As told to Katy Diamond Hamer, 1177 words.
Tags: Fashion, Design, Process, Collaboration, Inspiration, Production.
On working togetherThe designers behind Eckhaus Latta discuss collaboration, color choice, and the difference between art institutions and retail spaces.
You recently had an exhibition titled Possessed at the Whitney, and completed a runway show for Spring 2019. I wanted to just start talking about the Whitney, and about the word “possessed.” It’s a double entendre; a state of mind—to be possessed by a demon or a devil—and the action of owning something or an object. Can we start here and speak about what possession means to you both?
Mike Eckhaus: For us, possessed is the state of—not in the exorcism sense of being possessed—but in the sense of work and motivation, and striving for something.

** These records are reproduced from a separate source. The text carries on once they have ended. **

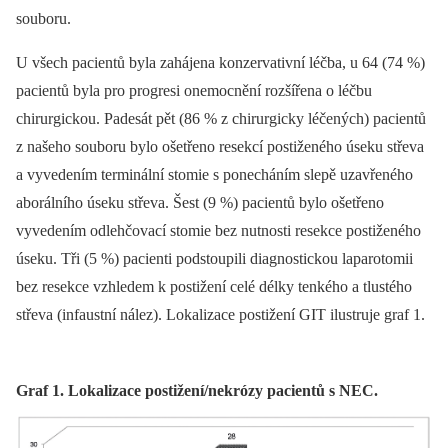
souboru.
U všech pacientů byla zahájena konzervativní léčba, u 64 (74 %)
pacientů byla pro progresi onemocnění rozšířena o léčbu
chirurgickou. Padesát pět (86 % z chirurgicky léčených) pacientů
z našeho souboru bylo ošetřeno resekcí postiženého úseku střeva
a vyvedením terminální stomie s ponecháním slepě uzavřeného
aborálního úseku střeva. Šest (9 %) pacientů bylo ošetřeno
vyvedením odlehčovací stomie bez nutnosti resekce postiženého
úseku. Tři (5 %) pacienti podstoupili diagnostickou laparotomii
bez resekce vzhledem k postižení celé délky tenkého a tlustého
střeva (infaustní nález). Lokalizace postižení GIT ilustruje graf 1.
Graf 1. Lokalizace postižení/nekrózy pacientů s NEC.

Zoe Latta: Also, you can possess something, and be possessed by something. Consuming something is a very similar act. We were really interested in the question posed by the exhibition regarding the difference between retail space and art institutions. We were interested in how both spaces utilize both meanings of the word and could execute both uses of the work.
Mike: We are a fashion brand, and so really just possessed in poses. There is a similarity in how they’re structured as words, and what operates as reality or a potential reality within the overall exhibition of the space.
Zoe: For Mike and I, we really don’t like coining something, but appreciate how poetic the word is, and it is open for interpretation. I’m glad you gathered both, we like that it has options.
The Whitney show is accessible to both fashion and art lovers. It also features forms of display that result from your collective collaboration with other artists such as Martine Syms. I saw also Jay Latta included in there, so I’m assuming that’s a relative. How did you choose who to work with?
Zoe: We have pre-existing relationships with all the artists in the show and Jay is my dad. We’re not positioning ourselves as curators, but we found that the artists that we chose to work with were all asking a similar a question in terms of the function of their work, referencing a utilitarian object. They’re all successfully making art with these questions [and we are inviting] other people to ask that question.
So for us, it was a really collaborative effort. We were never assigning different fixtures to people.
How do you work as a team? Do you find that you each bring certain skills and strengths to the brand? What are those strengths? Weaknesses?
Mike: I think we’ve always naturally gravitated towards different things in Eckhaus Latta. It’s a very shared experience. There will be times we’ll refer to each other as consultant, or a kind of critic or…
Zoe: …a support system.
Mike: In designing the collection, we both draw a lot, and then we present ideas. Then through a lot of back-and-forth we share everything, and at the end of the day it becomes Eckhaus Latta.
Zoe: We don’t have different titles, or roles even. We know what the other person is doing, and honestly it’s just enough work for two people, or more than enough. We always say we can’t really imagine doing this alone, and I don’t think any fashion designer does it alone. In addition, we also have an extraordinary team that works with us that does have more specific roles, but at the end of the day they wear many hats, too.
In regards to the Whitney show, how there’s a lot of up-cycled, pre-existing clothing that you use. How did you come across the original garments, since there are so many consistent colors and an unusual color palette? Did you dye them?
Zoe: Some of it is dead stock fabric and some of it is used, but we dyed and washed all [of the garments] ourselves. “Dead stock” is the term for when it’s leftover material for a product that was never made. It’s not secondhand, because it’s not used, but it’s sold as excess. Some of the garments in the Whitney show we made out of just our fabric, and then others we acquired through extensive thrift shopping.
Looking at Spring 2019 and the clothes in the Whitney, I was wondering what motivates your color choice and your color palette for a season?
Mike: Some of it is from textiles that we come across, and that starts to build out a palette. We also work with what people are responsive to. There are definitely certain colors that we both love that we always gravitate towards, but they’re not commercial colors. We are always asking, “Hey, do you like that kind of acidy-greenish looking color?” We just love that color.
Zoe: We haven’t overdosed on it yet.
Mike: Yeah, we haven’t overdosed. It’s been a push and pull of how much is enough of it, and how people, besides us, respond to it. Which, some people love that color, but it’s definitely not something that is universal.
What advice you might give to young designers?
Zoe: For us, we’re not really big on planning, and we’re not really that retrospective either.
Mike: No. We sweat a lot.
Zoe: We plan a lot, but it’s not like psychotically strategic. We like to leave room to be intuitive and to make, not necessarily last-minute decisions, but decisions that feel genuine. With that said, I feel like it’s just as simple as, follow your gut and work hard.
Mike: Yeah. I definitely think it’s important to follow your gut and work hard. Fashion is a lot of work, and I think no matter what position you are entering into from life, if you really want something, it just definitely requires a lot of care and a lot of work.
Zoe: And don’t be afraid to make mistakes.